Does anyone else on here with a maverick have hatch gaskets? I’ve got an 18.5 Master Angler and the large forward bow hatch sits low. Are these supposed to have gaskets? It has two drains in the hatch gutter so that would lead me to believe it wasn’t supposed to have gaskets.. any advice? If you zoom in you can see what I’m talking about.


----------



## GSSF (May 25, 2013)

You could put edge trim (several different manufacturers make all kinds/configurations... taco marine comes to mind) on the bottom of the hatch cover. It can be cut, trimmed, etc to line the hatch to fit your needs, such as accommodating for drains. A simple google search for "marine edge trim" will give you many options. I did this on my sea pro center console years ago and it quieted the hatches and made them sit flush.


----------



## D. C. Ward (Oct 26, 2015)

GSSF said:


> You could put edge trim (several different manufacturers make all kinds/configurations... taco marine comes to mind) on the bottom of the hatch cover. It can be cut, trimmed, etc to line the hatch to fit your needs, such as accommodating for drains. A simple google search for "marine edge trim" will give you many options. I did this on my sea pro center console years ago and it quieted the hatches and made them sit flush.

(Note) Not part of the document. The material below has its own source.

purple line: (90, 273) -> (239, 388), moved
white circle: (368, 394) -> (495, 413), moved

 That’s it man. I appreciate it!


----------



## jonny (May 1, 2007)

You got a big gap to fill. What you use depends on what your gutter shape is. If it were me I would look at the flat high density foam. It doesn’t compress as much as the hollow types. They have it in various widths and thickness.


----------



## D. C. Ward (Oct 26, 2015)

jonny said:


> You got a big gap to fill. What you use depends on what your gutter shape is. If it were me I would look at the flat high density foam. It doesn’t compress as much as the hollow types. They have it in various widths and thickness.


Yeah, I’m going to cut some shims out of wood and make sure I get the height right.


----------



## devrep (Feb 22, 2009)

if your gutter has a 1/8" or so thick lip or ridge (your pics don't show the inside). this stuff is the best. I have it in all 5 hatches on my SilverKing and the guide box on my waterman. totally waterproof and also adds cushion and filler to keep tension on the hatch when latched. on my guide box, it was made by hells bay with no gasket at all and didn't need it to keep water out but running in the slightest chop it would rattle and in bad conditions bang if no one was in the seats. this stuff was a complete cure for that.

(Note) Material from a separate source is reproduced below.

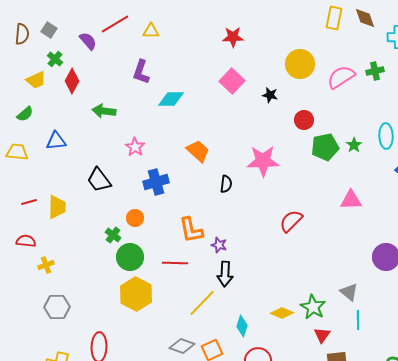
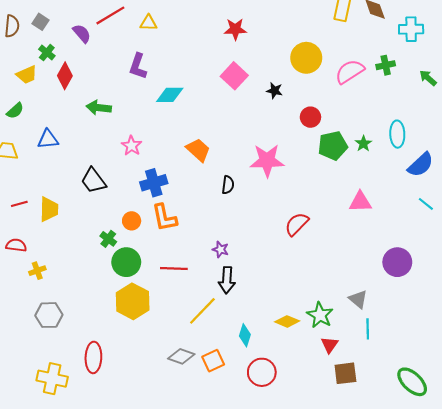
orange L-shape: (191, 230) -> (164, 218), moved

Black Rubber Edge Trim Seal Lok 1/8"x 9/16" x 5/8" Bulb C Side Door RV Truck | eBay


----------



## D. C. Ward (Oct 26, 2015)

devrep said:


> if your gutter has a 1/8" or so thick lip or ridge (your pics don't show the inside). this stuff is the best. I have it in all 5 hatches on my SilverKing and the guide box on my waterman. totally waterproof and also adds cushion and filler to keep tension on the hatch when latched. on my guide box, it was made by hells bay with no gasket at all and didn't need it to keep water out but running in the slightest chop it would rattle and in bad conditions bang if no one was in the seats. this stuff was a complete cure for that.
> 
> Black Rubber Edge Trim Seal Lok 1/8"x 9/16" x 5/8" Bulb C Side Door RV Truck | eBay


good deal, I’ll see if I can’t find some locally and see how it goes. Thanks!


----------



## jonny (May 1, 2007)

Post a pic of the inside. The way it’s trimmed affects the choice as well.


----------



## D. C. Ward (Oct 26, 2015)

jonny said:


> Post a pic of the inside. The way it’s trimmed affects the choice as well.


I’m out of town for work.. just thinking about my boat haha. I post again if I can’t get it figured out appreciate y’all’s help.


----------



## Tilly_Copano (Feb 12, 2017)

I have an HPXT and was able to buy new gaskets by the foot on eBay


----------



## jonny (May 1, 2007)

Here’s what I have used/tried. I really like the one on the left best. It’s super sturdy compared to the other. The other compressed way to much for my situation. It would be good if there was a tight small gap.


----------



## Frank Ucci (Jan 20, 2019)

McMaster-Carr


----------



## redzone1 (Dec 22, 2021)

McMaster for the win


----------



## Smackdaddy53 (Dec 31, 2012)

I had the McMaster Carr bulb seal on my Maverick thinking I found the best replacement...wrong! The bulb is not part of the flange channel, it’s got some sort of adhesive that breaks down and in less than six months all the bulb had separated from the channel on my HPXT. I just ordered the seal that devrep linked. It’s about half the cost and you can buy it by the foot. We shall see.


----------



## Kowalski (Jul 25, 2018)

so @Smackdaddy53 , what did you think of the EBAY trim? Hoping it was a good option


----------



## Pudldux (Mar 3, 2016)

IMO, all those gaskets have a pretty short life. Putting sea dek or similar under the entire hatch is a more permanent fix


----------